In your copy of the data, omit the pictures and keep all else exactly as given.
─── Records shown ───
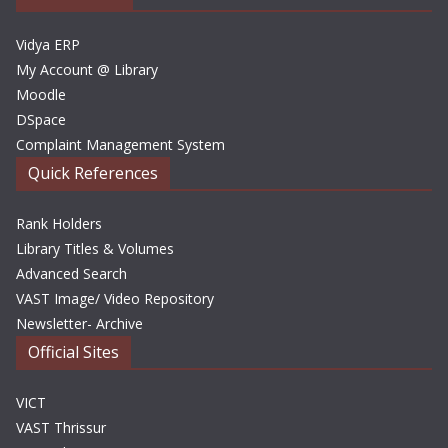
s
Vidya ERP
My Account @ Library
Moodle
DSpace
Complaint Management System
Quick References
Rank Holders
Library Titles & Volumes
Advanced Search
VAST Image/ Video Repository
Newsletter- Archive
Official Sites
VICT
VAST Thrissur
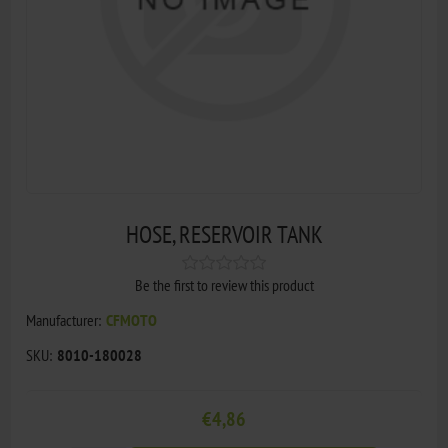
HOSE, RESERVOIR TANK
Be the first to review this product
Manufacturer:
CFMOTO
SKU:
8010-180028
€4,86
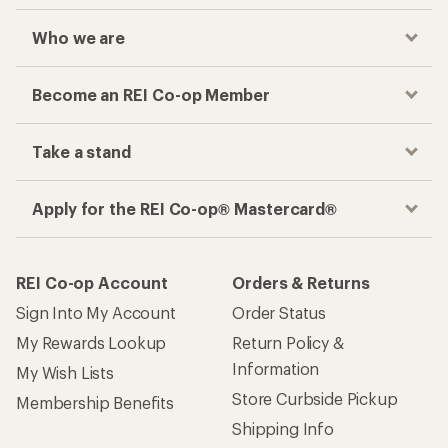
Who we are
Become an REI Co-op Member
Take a stand
Apply for the REI Co-op® Mastercard®
REI Co-op Account
Orders & Returns
Sign Into My Account
Order Status
My Rewards Lookup
Return Policy &
Information
My Wish Lists
Store Curbside Pickup
Membership Benefits
Shipping Info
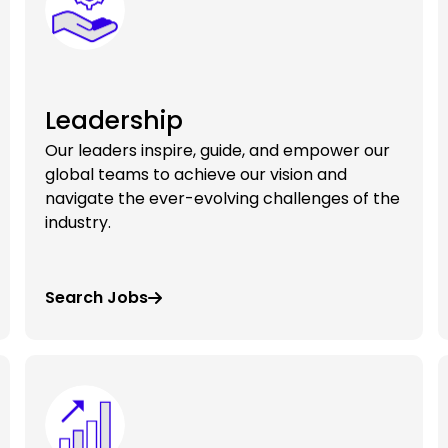
Leadership
Our leaders inspire, guide, and empower our
global teams to achieve our vision and
navigate the ever-evolving challenges of the
industry.
Search Jobs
───
● **Solved exercise**:
s
Vidya ERP
My Account @ Library
Moodle
DSpace
Complaint Management System
Quick References
Rank Holders
Library Titles & Volumes
Advanced Search
VAST Image/ Video Repository
Newsletter- Archive
Official Sites
VICT
VAST Thrissur
HOSE, RESERVOIR TANK
Be the first to review this product
Manufacturer:
CFMOTO
SKU:
8010-180028
€4,86
Who we are
Become an REI Co-op Member
Take a stand
Apply for the REI Co-op® Mastercard®
REI Co-op Account
Orders & Returns
Sign Into My Account
Order Status
My Rewards Lookup
Return Policy &
Information
My Wish Lists
Store Curbside Pickup
Membership Benefits
Shipping Info
Leadership
Our leaders inspire, guide, and empower our
global teams to achieve our vision and
navigate the ever-evolving challenges of the
industry.
Search Jobs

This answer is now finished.